Question

If two normals to a parabola $y^2=4ax$ intersect at right angles, then the chord joining their feet passes through a fixed point whose co-ordinates are

• A. $(-2a,0)$
• B. $(a,0)$
• C. $(2a,0)$
• D. none of these

Answer 1

Answer: (B)

$(a,0)$

Given the equation of parabola is
$y^2=4ax$

Let $P(a{t_1}^2,2a{t}_1)$ and $Q(a{t_1}^2,2a{t}_1)$ be two points on the parabola.

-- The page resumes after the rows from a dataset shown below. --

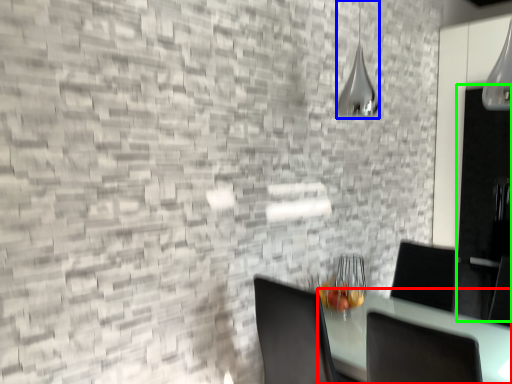 Question: Which object is positioned closest to table (highlighted by a red box)? Select from lamp (highlighted by a blue box) and glass door (highlighted by a green box).

Choices:
 (A) lamp
 (B) glass door

Answer: (B) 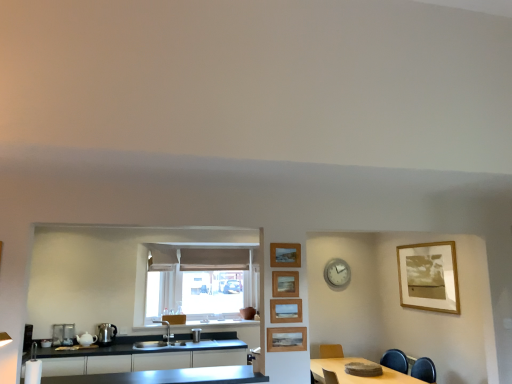 In order to face stainless steel countertop at lower center, should I rotate leftwards or rightwards?

You should rotate left by 13.899 degrees.

Describe the element at coordinates (168, 377) in the screenshot. I see `stainless steel countertop at lower center` at that location.

Describe the element at coordinates (285, 310) in the screenshot. I see `wooden picture frame at center, the fourth picture frame positioned from the back` at that location.

What do you see at coordinates (429, 277) in the screenshot? The width and height of the screenshot is (512, 384). I see `wooden framed photo at upper right, which is the 1th picture frame in right-to-left order` at bounding box center [429, 277].

In order to click on matte black cabinets at lower left in this screenshot , I will do `click(144, 356)`.

You are a GUI agent. You are given a task and a screenshot of the screen. Output one action in this format:
    pyautogui.click(x=<x>, y=<y>)
    Task: Click on the stainless steel countertop at lower center
    The height and width of the screenshot is (384, 512).
    Given the screenshot: What is the action you would take?
    pyautogui.click(x=168, y=377)

How many degrees apart are the facing directions of matte black cabinets at lower left and matte beige curtain at center?

They differ by 0.423 degrees in their facing directions.

Which of these two, matte black cabinets at lower left or matte beige curtain at center, stands taller?

Standing taller between the two is matte beige curtain at center.

In the image, there is a matte black cabinets at lower left. What are the coordinates of `window above it (from the image's perspective)` in the screenshot? It's located at (190, 291).

Choose the correct answer: Is matte black cabinets at lower left inside matte beige curtain at center or outside it?

matte black cabinets at lower left is located beyond the bounds of matte beige curtain at center.

From the image's perspective, is wooden picture frame at upper center, the first picture frame positioned from the left, positioned above or below wooden table at lower right?

Based on their image positions, wooden picture frame at upper center, the first picture frame positioned from the left, is located above wooden table at lower right.

Identify the location of picture frame that is the 5th one when counting upward from the wooden table at lower right (from the image's perspective). (285, 255).

Could you measure the distance between wooden picture frame at upper center, the second picture frame from the back, and wooden table at lower right?

wooden picture frame at upper center, the second picture frame from the back, and wooden table at lower right are 1.90 meters apart.

From the picture: From a real-world perspective, is wooden picture frame at upper center, the first picture frame positioned from the left, physically below wooden table at lower right?

Incorrect, from a real-world perspective, wooden picture frame at upper center, the first picture frame positioned from the left, is higher than wooden table at lower right.

Is shiny metallic kettle at lower left, the second appliance from the left, further to camera compared to matte black cabinets at lower left?

Yes, it is.

From the picture: From a real-world perspective, relative to matte black cabinets at lower left, is shiny metallic kettle at lower left, positioned as the 2th appliance in right-to-left order, vertically above or below?

shiny metallic kettle at lower left, positioned as the 2th appliance in right-to-left order, is situated higher than matte black cabinets at lower left in the real world.

Is shiny metallic kettle at lower left, the second appliance from the left, looking in the opposite direction of matte black cabinets at lower left?

No.

From the image's perspective, does shiny metallic kettle at lower left, positioned as the 2th appliance in right-to-left order, appear higher than matte black cabinets at lower left?

Yes, from the image's perspective, shiny metallic kettle at lower left, positioned as the 2th appliance in right-to-left order, is over matte black cabinets at lower left.

Who is bigger, satin silver faucet at center, the 3th appliance from the left, or wooden framed photo at upper right, which appears as the fifth picture frame when viewed from the left?

Bigger between the two is wooden framed photo at upper right, which appears as the fifth picture frame when viewed from the left.

Is satin silver faucet at center, the 3th appliance from the left, spatially inside wooden framed photo at upper right, placed as the 1th picture frame when sorted from back to front, or outside of it?

satin silver faucet at center, the 3th appliance from the left, is not enclosed by wooden framed photo at upper right, placed as the 1th picture frame when sorted from back to front.

Considering the sizes of satin silver faucet at center, the 3th appliance from the left, and wooden framed photo at upper right, which is the 1th picture frame in right-to-left order, in the image, is satin silver faucet at center, the 3th appliance from the left, wider or thinner than wooden framed photo at upper right, which is the 1th picture frame in right-to-left order,?

Clearly, satin silver faucet at center, the 3th appliance from the left, has more width compared to wooden framed photo at upper right, which is the 1th picture frame in right-to-left order.

How many degrees apart are the facing directions of satin silver faucet at center, the 3th appliance from the left, and wooden framed photo at upper right, which is the 1th picture frame in right-to-left order?

There is a 90.2-degree angle between the facing directions of satin silver faucet at center, the 3th appliance from the left, and wooden framed photo at upper right, which is the 1th picture frame in right-to-left order.

This screenshot has height=384, width=512. I want to click on clock lying on the right of stainless steel countertop at lower center, so click(337, 273).

Would you say white metallic clock at upper center is inside or outside stainless steel countertop at lower center?

white metallic clock at upper center is spatially situated outside stainless steel countertop at lower center.

Is white metallic clock at upper center facing towards stainless steel countertop at lower center?

No, white metallic clock at upper center is not aimed at stainless steel countertop at lower center.

From a real-world perspective, is white metallic clock at upper center physically above stainless steel countertop at lower center?

Yes, from a real-world perspective, white metallic clock at upper center is on top of stainless steel countertop at lower center.

Where is `the 1st appliance to the left when counting from the white metallic clock at upper center`? Image resolution: width=512 pixels, height=384 pixels. the 1st appliance to the left when counting from the white metallic clock at upper center is located at coordinates (196, 335).

Does point (335, 280) lie in front of point (199, 330)?

Yes, it is.

From a real-world perspective, which is physically above, white metallic clock at upper center or satin silver faucet at center, the 1th appliance in the right-to-left sequence?

white metallic clock at upper center, from a real-world perspective.

Between white metallic clock at upper center and satin silver faucet at center, the 3th appliance from the left, which one is positioned in front?

Positioned in front is satin silver faucet at center, the 3th appliance from the left.

Considering the relative sizes of stainless steel countertop at lower center and wooden picture frame at upper center, the 3th picture frame viewed from the front, in the image provided, is stainless steel countertop at lower center thinner than wooden picture frame at upper center, the 3th picture frame viewed from the front,?

No, stainless steel countertop at lower center is not thinner than wooden picture frame at upper center, the 3th picture frame viewed from the front.

Between stainless steel countertop at lower center and wooden picture frame at upper center, positioned as the third picture frame in left-to-right order, which one has smaller size?

With smaller size is wooden picture frame at upper center, positioned as the third picture frame in left-to-right order.

Could wooden picture frame at upper center, arranged as the 3th picture frame when viewed from the back, be considered to be inside stainless steel countertop at lower center?

No, wooden picture frame at upper center, arranged as the 3th picture frame when viewed from the back, is located outside of stainless steel countertop at lower center.

In the scene shown: Is wooden picture frame at upper center, the 3th picture frame viewed from the front, at the back of stainless steel countertop at lower center?

That's not correct — stainless steel countertop at lower center is not looking away from wooden picture frame at upper center, the 3th picture frame viewed from the front.

Locate an element on the screen. window behind the matte black cabinets at lower left is located at coordinates (190, 291).

Find the location of `the 5th picture frame positioned above the wooden table at lower right (from a real-world perspective)`. the 5th picture frame positioned above the wooden table at lower right (from a real-world perspective) is located at coordinates (285, 255).

Considering their positions, is stainless steel countertop at lower center positioned further to matte black cabinets at lower left than white metallic clock at upper center?

Based on the image, white metallic clock at upper center appears to be further to matte black cabinets at lower left.

Estimate the real-world distances between objects in this image. Which object is further from wooden table at lower right, shiny metallic kettle at lower left, positioned as the 2th appliance in right-to-left order, or wooden picture frame at upper center, the first picture frame positioned from the left?

shiny metallic kettle at lower left, positioned as the 2th appliance in right-to-left order.

Which object lies further to the anchor point stainless steel countertop at lower center, white metallic clock at upper center or wooden table at lower right?

white metallic clock at upper center is positioned further to the anchor stainless steel countertop at lower center.

When comparing their distances from matte beige curtain at center, does white metallic clock at upper center or satin silver faucet at center, the 3th appliance from the left, seem further?

Among the two, white metallic clock at upper center is located further to matte beige curtain at center.

Based on their spatial positions, is metallic silver toaster at lower left, the first appliance positioned from the left, or wooden framed photo at upper right, which appears as the fifth picture frame when viewed from the left, closer to white metallic clock at upper center?

The object closer to white metallic clock at upper center is wooden framed photo at upper right, which appears as the fifth picture frame when viewed from the left.

Looking at the image, which one is located closer to wooden picture frame at upper center, arranged as the 3th picture frame when viewed from the back, white metallic clock at upper center or wooden picture frame at upper center, which is counted as the fourth picture frame, starting from the front?

wooden picture frame at upper center, which is counted as the fourth picture frame, starting from the front.

Which object lies further to the anchor point stainless steel countertop at lower center, wooden table at lower right or wooden picture frame at center, the 4th picture frame positioned from the left?

wooden picture frame at center, the 4th picture frame positioned from the left, is positioned further to the anchor stainless steel countertop at lower center.

Which object lies nearer to the anchor point wooden picture frame at center, which is the second picture frame in left-to-right order, satin silver faucet at center, the 3th appliance from the left, or wooden picture frame at upper center, positioned as the third picture frame in left-to-right order?

The object closer to wooden picture frame at center, which is the second picture frame in left-to-right order, is wooden picture frame at upper center, positioned as the third picture frame in left-to-right order.

In order to click on table between wooden picture frame at upper center, the 3th picture frame viewed from the front, and matte beige curtain at center in the front-back direction in this screenshot , I will do `click(358, 376)`.

At what (x,y) coordinates should I click in order to perform the action: click on table between wooden picture frame at upper center, the second picture frame from the back, and white metallic clock at upper center in the front-back direction. Please return your answer as a coordinate pair (x, y). This screenshot has width=512, height=384. Looking at the image, I should click on coord(358,376).

Locate an element on the screen. The width and height of the screenshot is (512, 384). cabinetry between metallic silver toaster at lower left, the first appliance positioned from the left, and white metallic clock at upper center from left to right is located at coordinates (144, 356).

Where is `table between wooden picture frame at upper center, arranged as the 3th picture frame when viewed from the back, and white metallic clock at upper center from front to back`? This screenshot has width=512, height=384. table between wooden picture frame at upper center, arranged as the 3th picture frame when viewed from the back, and white metallic clock at upper center from front to back is located at coordinates (358, 376).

Equation of normal at $P$ is given as
$y=-t_{1}x+2a{t}_1+a{t_1}^3$

Slope of normal at point $P$ is $-t_1$

Equation of normal at $Q$ is given as
$y=-t_{2}x+2a{t}_2+a{t_2}^3$

Slope of normal at point $Q$ is $-t_2$.

Equation of chord joining $P(a{t_1}^2,2a{t}_1)$ and $Q(a{t_1}^2,2a{t}_1)$ is

$y-2a{t}_1=\frac{2}{t_1+t_2}(x-a{t}_1^2)$

or $2x-(t_1+t_2)y+2a{t}_1{t}_2=0$

But $t_1{t}_2=-1$

Chord $PQ$ is $2x-(t_1+t_2)y-2a=0$

or $(2x-2a)-(t_1+t_2)y=0$

or $y=\frac{2(x-a)}{(t_1+t_2)}$

$\Rightarrow$ Chord $PQ$ passes through the fixed point $(a,0)$.